I am trying to create a forest inventory plot network to calibrate a lidar dataset to predict forest biometrics. To ensure the plot network represents the full distribution of tree heights present in the lidar coverage, I am using a conditioned Latin Hypercube Sampling approach using the clhs() function in the "clhs" package. I am using a large random sample of pixels from a canopy height model raster I created as the sample space that will be divided into marginal strata for the conditioned Latin Hypercube Sampling. Following the instruction in the package documentation, I am converting my sampled pixels into a point vector using the "sf" package. However, when I run the clhs::clhs() routine, I get an error:

Error: Not a matrix.

I am confused by this because the clhs() documentation specifically mentions that "sf" points are accepted input. If I coerce the data to a matrix using as.matrix(), I get an error saying that matrices are not accepted as an input. I have also isolated this to the primary input (argument x in clhs()) by accepting all defaults for the parameterization of the Simulated Annealing algorithm. Is this possibly a bug?

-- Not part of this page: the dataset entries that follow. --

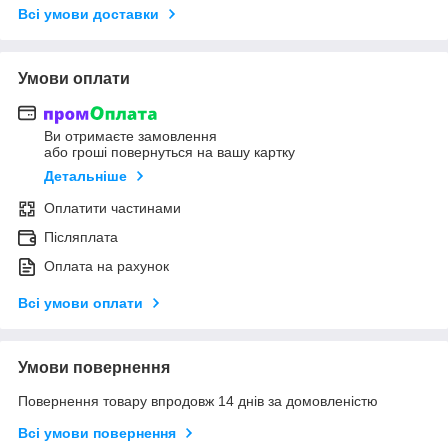
Всі умови доставки
Умови оплати
Ви отримаєте замовлення
або гроші повернуться на вашу картку
Детальніше
Оплатити частинами
Післяплата
Оплата на рахунок
Всі умови оплати
Умови повернення
Повернення товару впродовж 14 днів за домовленістю
Всі умови повернення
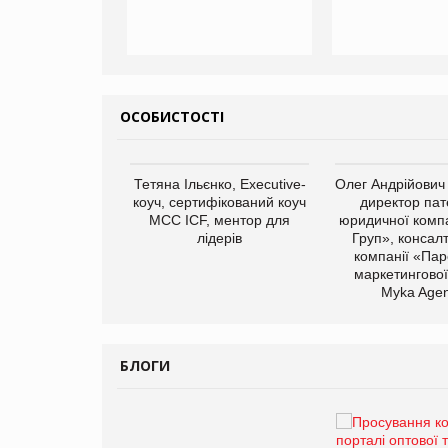
ОСОБИСТОСТІ
арас Ігорович,
Тетяна Ільєнко, Executive-
Олег Андрійович
иробництва ТОВ
коуч, сертифікований коуч
директор пат
Герчак"
МСС ICF, ментор для
юридичної компа
лідерів
Груп», консал
компанії «Пар
маркетингової
Myka Agen
БЛОГИ
Брагина Людмила
Просування компанії на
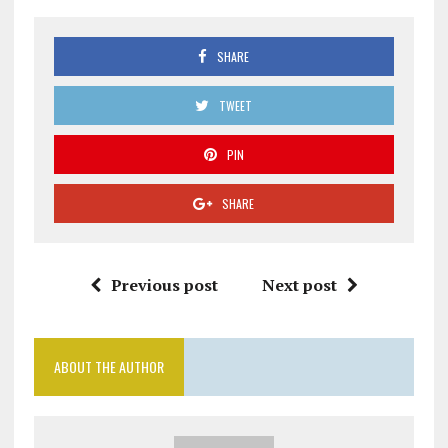
SHARE
TWEET
PIN
SHARE
Previous post
Next post
ABOUT THE AUTHOR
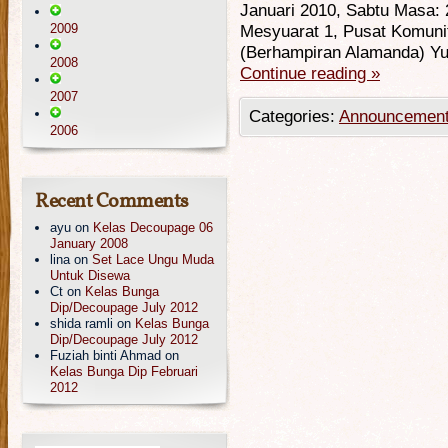
Januari 2010, Sabtu Masa: 2
2009
Mesyuarat 1, Pusat Komunit
(Berhampiran Alamanda) Y
2008
Continue reading
»
2007
Categories:
Announcemen
2006
Recent Comments
ayu
on
Kelas Decoupage 06
January 2008
lina
on
Set Lace Ungu Muda
Untuk Disewa
Ct
on
Kelas Bunga
Dip/Decoupage July 2012
shida ramli
on
Kelas Bunga
Dip/Decoupage July 2012
Fuziah binti Ahmad
on
Kelas Bunga Dip Februari
2012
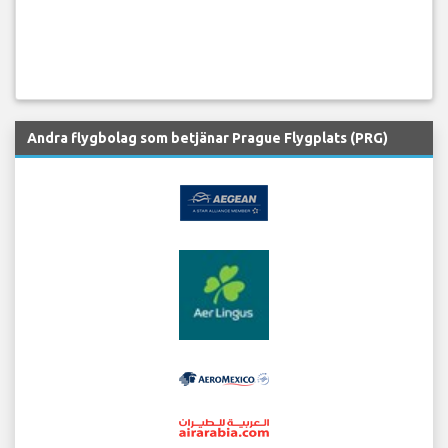
Andra flygbolag som betjänar Prague Flygplats (PRG)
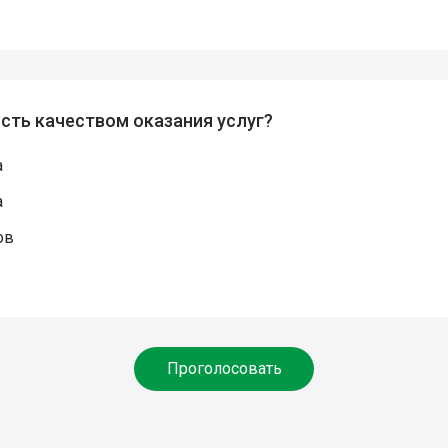
сть качеством оказания услуг?
а
а
ов
Проголосовать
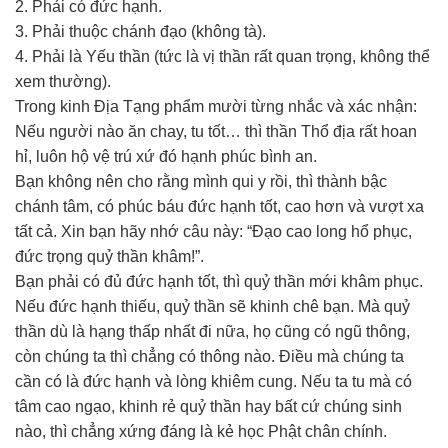
2. Phải có đức hạnh.
3. Phải thuộc chánh đạo (không tà).
4. Phải là Yếu thần (tức là vị thần rất quan trọng, không thể
xem thường).
Trong kinh Địa Tạng phẩm mười từng nhắc và xác nhận:
Nếu người nào ăn chay, tu tốt… thì thần Thổ địa rất hoan
hỉ, luôn hộ vệ trú xứ đó hạnh phúc bình an.
Bạn không nên cho rằng mình qui y rồi, thì thành bậc
chánh tâm, có phúc báu đức hạnh tốt, cao hơn và vượt xa
tất cả. Xin bạn hãy nhớ câu này: “Đạo cao long hổ phục,
đức trọng quỷ thần khâm!”.
Bạn phải có đủ đức hạnh tốt, thì quỷ thần mới khâm phục.
Nếu đức hạnh thiếu, quỷ thần sẽ khinh chê bạn. Mà quỷ
thần dù là hạng thấp nhất đi nữa, họ cũng có ngũ thông,
còn chúng ta thì chẳng có thông nào. Điều mà chúng ta
cần có là đức hạnh và lòng khiêm cung. Nếu ta tu mà có
tâm cao ngạo, khinh rẻ quỷ thần hay bất cứ chúng sinh
nào, thì chẳng xứng đáng là kẻ học Phật chân chính.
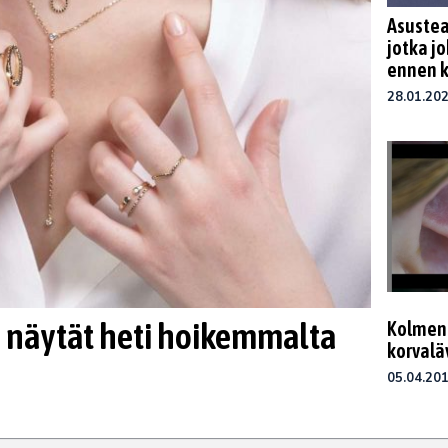
Asustea
jotka j
ennen k
28.01.20
ja näytät heti hoikemmalta
Kolmen 
korvaläv
05.04.20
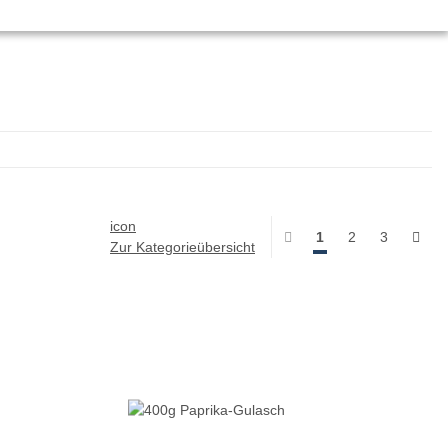
icon
1
2
3
Zur Kategorieübersicht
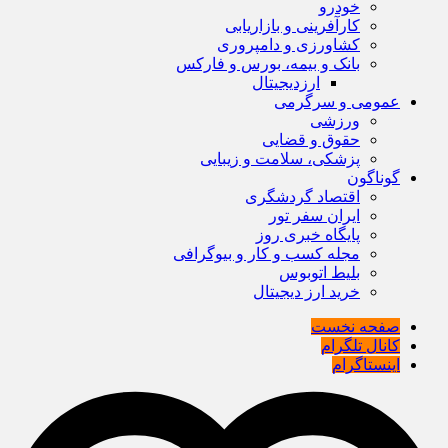
خودرو
کارآفرینی و بازاریابی
کشاورزی و دامپروری
بانک و بیمه، بورس و فارکس
ارزدیجیتال
عمومی و سرگرمی
ورزشی
حقوق و قضایی
پزشکی، سلامت و زیبایی
گوناگون
اقتصاد گردشگری
ایران سفر تور
پایگاه خبری روز
مجله کسب و کار و بیوگرافی
بلیط اتوبوس
خرید ارز دیجیتال
صفحه نخست
کانال تلگرام
اینستاگرام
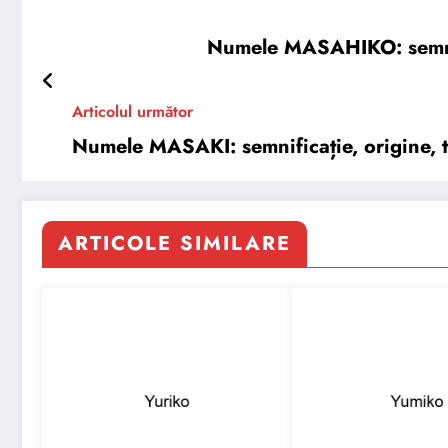
Numele MASAHIKO: semnific
Articolul următor
Numele MASAKI: semnificație, origine, tr
ARTICOLE SIMILARE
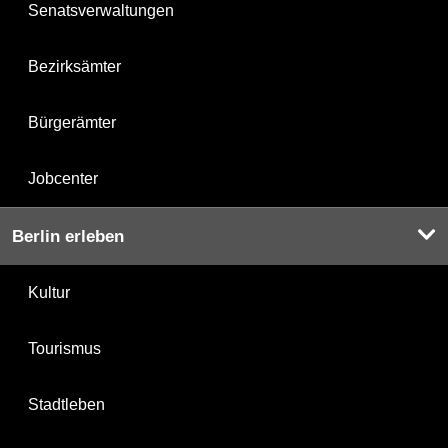
Senatsverwaltungen
Bezirksämter
Bürgerämter
Jobcenter
Berlin erleben
Kultur
Tourismus
Stadtleben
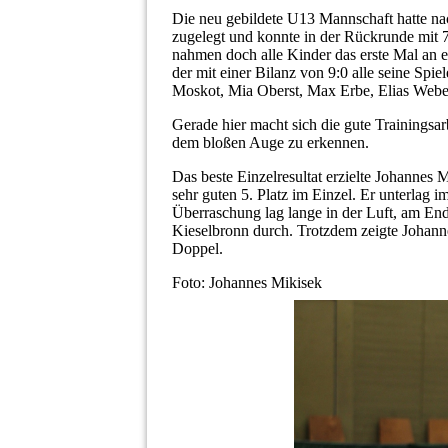
Die neu gebildete U13 Mannschaft hatte na
zugelegt und konnte in der Rückrunde mit 7:
nahmen doch alle Kinder das erste Mal an 
der mit einer Bilanz von 9:0 alle seine Spi
Moskot, Mia Oberst, Max Erbe, Elias Webe
Gerade hier macht sich die gute Trainingsar
dem bloßen Auge zu erkennen.
Das beste Einzelresultat erzielte Johannes M
sehr guten 5. Platz im Einzel. Er unterlag i
Überraschung lag lange in der Luft, am End
Kieselbronn durch. Trotzdem zeigte Johanne
Doppel.
Foto: Johannes Mikisek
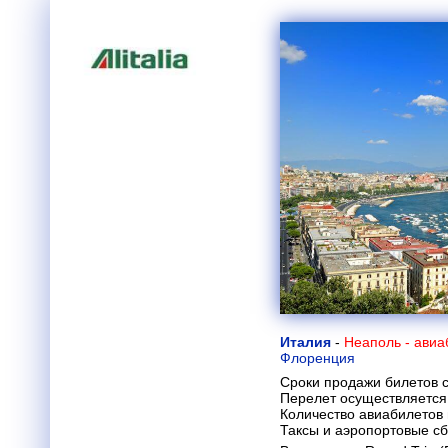
Италия
-
Неаполь - ави
Флоренция
Сроки продажи билетов с
Перелет осуществляется 
Количество авиабилетов
Таксы и аэропортовые с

Below is the reproducible example:

##loading necessary packages##
library(clhs)
library(terra)
library(sf)

##For reproducibility##
set.seed(78)

##Creating fake raster of tree heights##
fake_rast<-rast(xmin=-123.5, xmax=123.0, ymin=44.5, ymax=45.0, nrow=200, ncol=200, crs="EPSG:4326")
values(fake_rast)<-rnorm(40000, 35, 10)

##Sampling the raster and converting to sf##
smp<-spatSample(fake_rast, 500, as.points=TRUE, na.rm=TRUE, replace=FALSE) %>% st_as_sf()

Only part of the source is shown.